Originally Posted by
Rukbat Since most people replace their phones every 21-24 months, 18 months is a good interval. But just updating to update is a waste of time, money and resources. You update software when it becomes outdated - usually, in a phone, that means an exploit that can compromise security. You don't update the phone's software to keep it current with a phone 2 models later.
So if there's no exploit, you're not going to see an update. And you may not see an update for a flagship phone if a new version of Android comes out.
I understand what you are saying. But there are hundreds (if not thousands) of security threats that never make the news, but the phone should still be updated to protect against them by the OEM's. I think this is Googles point. You don't know how serious a security threat is until it is too late.

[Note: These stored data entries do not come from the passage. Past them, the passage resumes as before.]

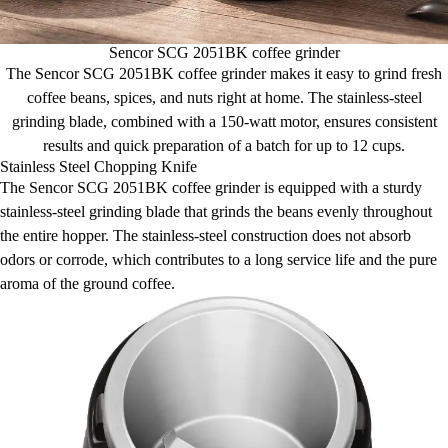
Sencor SCG 2051BK coffee grinder
The Sencor SCG 2051BK coffee grinder makes it easy to grind fresh
coffee beans, spices, and nuts right at home. The stainless-steel
grinding blade, combined with a 150-watt motor, ensures consistent
results and quick preparation of a batch for up to 12 cups.
Stainless Steel Chopping Knife
The Sencor SCG 2051BK coffee grinder is equipped with a sturdy
stainless-steel grinding blade that grinds the beans evenly throughout
the entire hopper. The stainless-steel construction does not absorb
odors or corrode, which contributes to a long service life and the pure
aroma of the ground coffee.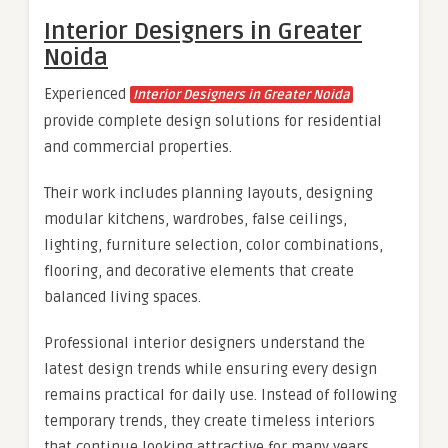
Interior Designers in Greater
Noida
Experienced
Interior Designers in Greater Noida
provide complete design solutions for residential
and commercial properties.
Their work includes planning layouts, designing
modular kitchens, wardrobes, false ceilings,
lighting, furniture selection, color combinations,
flooring, and decorative elements that create
balanced living spaces.
Professional interior designers understand the
latest design trends while ensuring every design
remains practical for daily use. Instead of following
temporary trends, they create timeless interiors
that continue looking attractive for many years.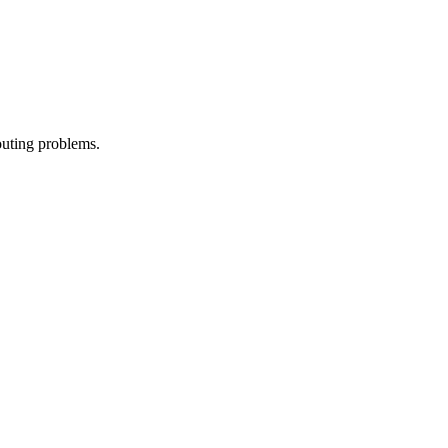
outing problems.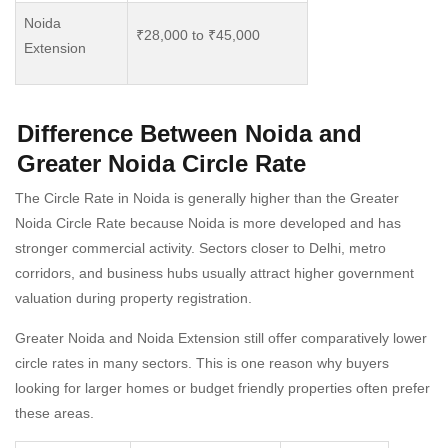
Noida
₹28,000 to ₹45,000
Extension
Difference Between Noida and
Greater Noida Circle Rate
The Circle Rate in Noida is generally higher than the Greater
Noida Circle Rate because Noida is more developed and has
stronger commercial activity. Sectors closer to Delhi, metro
corridors, and business hubs usually attract higher government
valuation during property registration.
Greater Noida and Noida Extension still offer comparatively lower
circle rates in many sectors. This is one reason why buyers
looking for larger homes or budget friendly properties often prefer
these areas.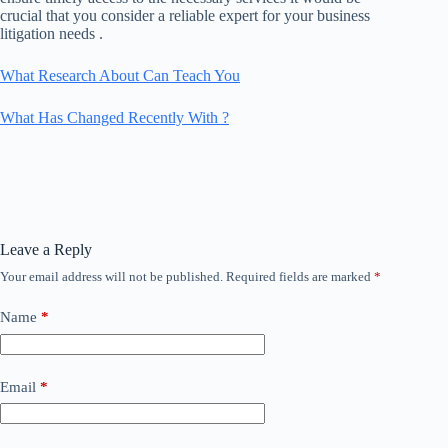
crucial that you consider a reliable expert for your business
litigation needs .
What Research About Can Teach You
What Has Changed Recently With ?
Leave a Reply
Your email address will not be published.
Required fields are marked
*
Name
*
Email
*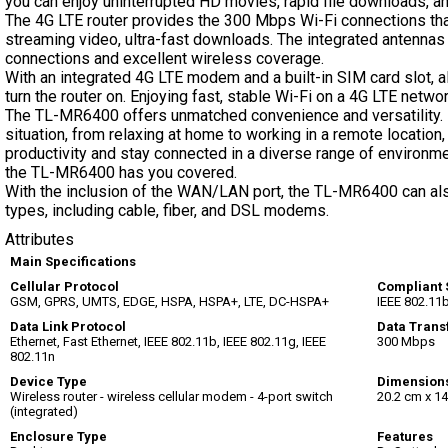
you can enjoy uninterrupted HD movies, rapid file downloads, an
The 4G LTE router provides the 300 Mbps Wi-Fi connections tha
streaming video, ultra-fast downloads. The integrated antennas 
connections and excellent wireless coverage.
With an integrated 4G LTE modem and a built-in SIM card slot, a
turn the router on. Enjoying fast, stable Wi-Fi on a 4G LTE netwo
The TL-MR6400 offers unmatched convenience and versatility. It
situation, from relaxing at home to working in a remote location, 
productivity and stay connected in a diverse range of environmen
the TL-MR6400 has you covered.
With the inclusion of the WAN/LAN port, the TL-MR6400 can als
types, including cable, fiber, and DSL modems.
Attributes
Main Specifications
Cellular Protocol
Compliant 
GSM, GPRS, UMTS, EDGE, HSPA, HSPA+, LTE, DC-HSPA+
IEEE 802.11b
Data Link Protocol
Data Trans
Ethernet, Fast Ethernet, IEEE 802.11b, IEEE 802.11g, IEEE
300 Mbps
802.11n
Device Type
Dimension
Wireless router - wireless cellular modem - 4-port switch
20.2 cm x 14
(integrated)
Enclosure Type
Features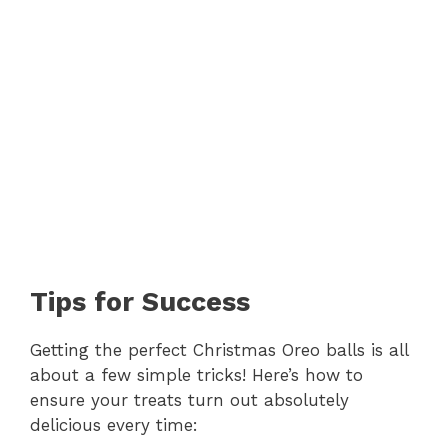
Tips for Success
Getting the perfect Christmas Oreo balls is all
about a few simple tricks! Here’s how to
ensure your treats turn out absolutely
delicious every time: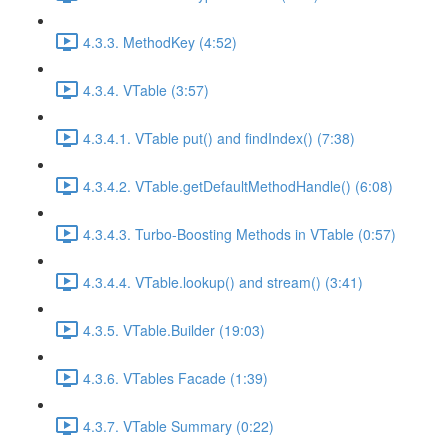
4.3.3. MethodKey (4:52)
4.3.4. VTable (3:57)
4.3.4.1. VTable put() and findIndex() (7:38)
4.3.4.2. VTable.getDefaultMethodHandle() (6:08)
4.3.4.3. Turbo-Boosting Methods in VTable (0:57)
4.3.4.4. VTable.lookup() and stream() (3:41)
4.3.5. VTable.Builder (19:03)
4.3.6. VTables Facade (1:39)
4.3.7. VTable Summary (0:22)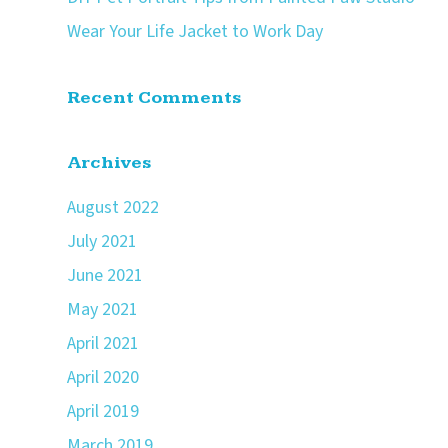
Wear Your Life Jacket to Work Day
Recent Comments
Archives
August 2022
July 2021
June 2021
May 2021
April 2021
April 2020
April 2019
March 2019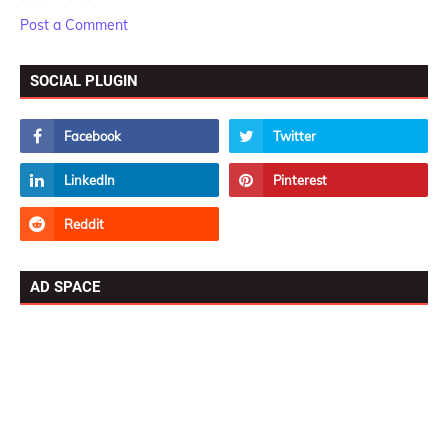
Post a Comment
SOCIAL PLUGIN
AD SPACE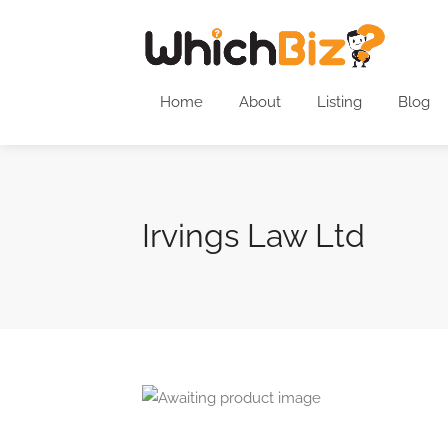
Home
About
Listing
Blog
Irvings Law Ltd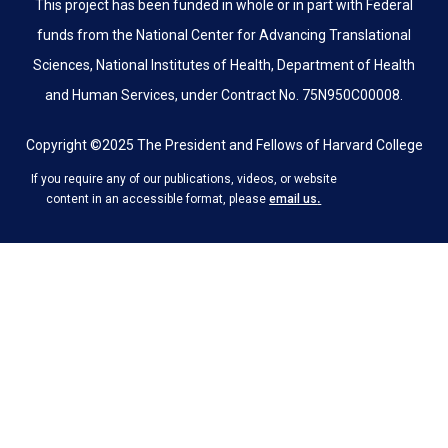
This project has been funded in whole or in part with Federal
funds from the National Center for Advancing Translational
Sciences, National Institutes of Health, Department of Health
and Human Services, under Contract No. 75N950C00008.
Copyright ©2025 The President and Fellows of Harvard College
If you require any of our publications, videos, or website
.
content in an accessible format, please
email us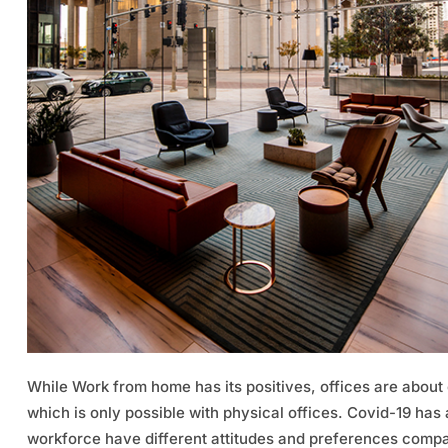
While Work from home has its positives, offices are about
which is only possible with physical offices. Covid-19 has
workforce have different attitudes and preferences compar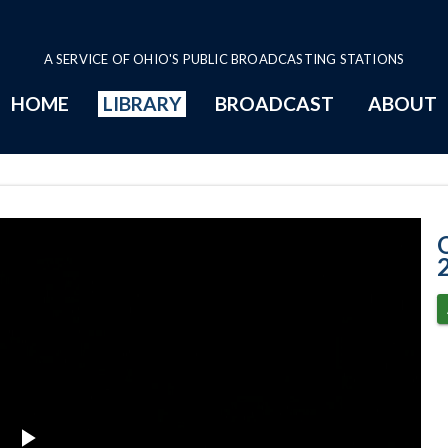
A SERVICE OF OHIO'S PUBLIC BROADCASTING STATIONS
HOME
LIBRARY
BROADCAST
ABOUT
Senate Session 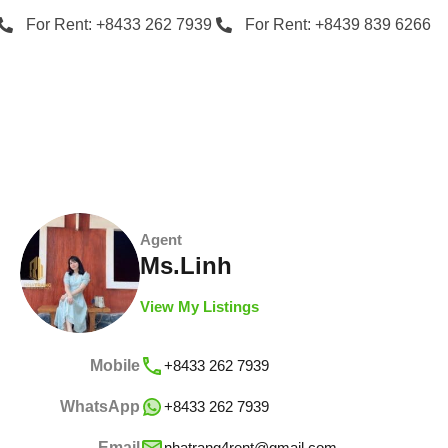
For Rent: +8433 262 7939
For Rent: +8439 839 6266
Agent
Ms.Linh
View My Listings
Mobile
+8433 262 7939
WhatsApp
+8433 262 7939
Email
nhatrang4rent@gmail.com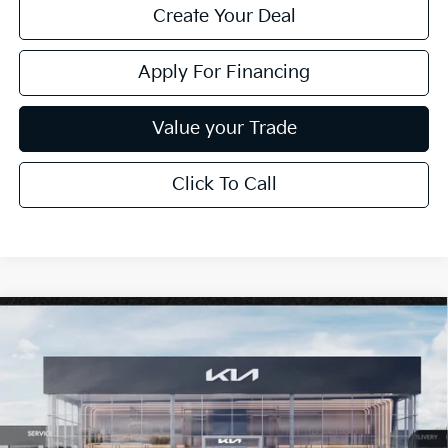
Create Your Deal
Apply For Financing
Value your Trade
Click To Call
Compare Vehicle
$26,272
2026
Kia K4
LXS
*EARNHARDT PRICE:
Special Offer
VIN:
3KPFT4DE6TE377670
Stock:
PK260933
Ext.
Int.
In Stock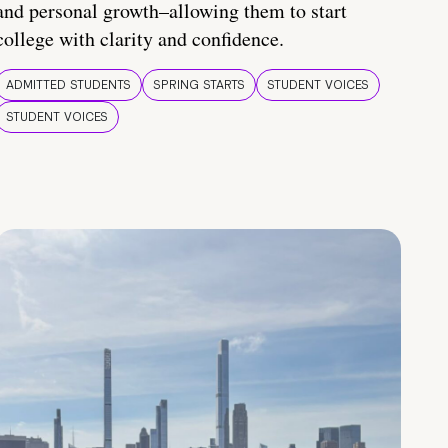
and personal growth–allowing them to start
college with clarity and confidence.
ADMITTED STUDENTS
SPRING STARTS
STUDENT VOICES
STUDENT VOICES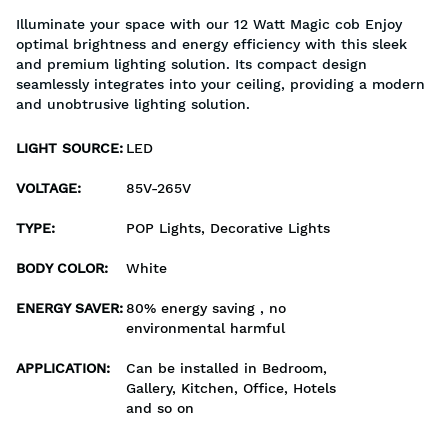
Illuminate your space with our 12 Watt Magic cob Enjoy
optimal brightness and energy efficiency with this sleek
and premium lighting solution. Its compact design
seamlessly integrates into your ceiling, providing a modern
and unobtrusive lighting solution.
LIGHT SOURCE
:
LED
VOLTAGE
:
85V-265V
TYPE
:
POP Lights, Decorative Lights
BODY COLOR
:
White
ENERGY SAVER
:
80% energy saving , no
environmental harmful
APPLICATION
:
Can be installed in Bedroom,
Gallery, Kitchen, Office, Hotels
and so on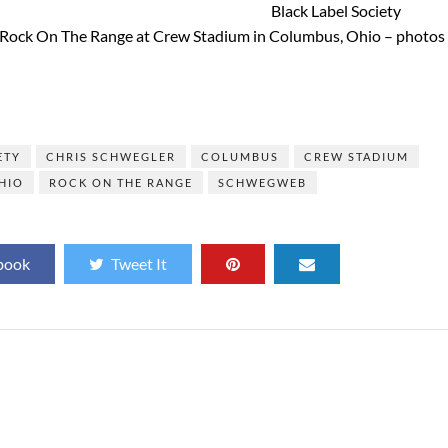
Black Label Society
f Rock On The Range at Crew Stadium in Columbus, Ohio – photos
]
ETY
CHRIS SCHWEGLER
COLUMBUS
CREW STADIUM
HIO
ROCK ON THE RANGE
SCHWEGWEB
book
Tweet It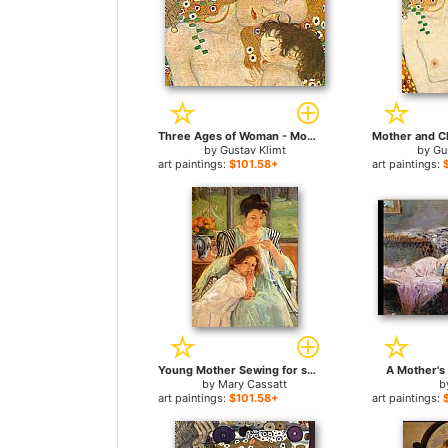
Three Ages of Woman - Mother and Child (Detail) for sale
by
Gustav Klimt
by
Gu
art paintings:
$101.58+
art paintings:
Young Mother Sewing for sale
A Mother's 
by
Mary Cassatt
b
art paintings:
$101.58+
art paintings:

As too new Versions of Android type updates, I think if a phone is less than two years old, it is the responsibility of the OEM's to update it. That is my opinion of course.
With what 7-8% of devices running Marshmallow and we are on verge of N, I think that is pretty bad. Bottom line, if PC's had this kind of update pattern, our world would be over run with viruses and stolen data. Smart phones are taking over, so if things don't change soon, it is going to get ugly. When you experience identity theft for yourself like I have, you might feel different. So for me, I think Google needs to use whatever tools available to make these OEM's be responsible. Even if it is public shame.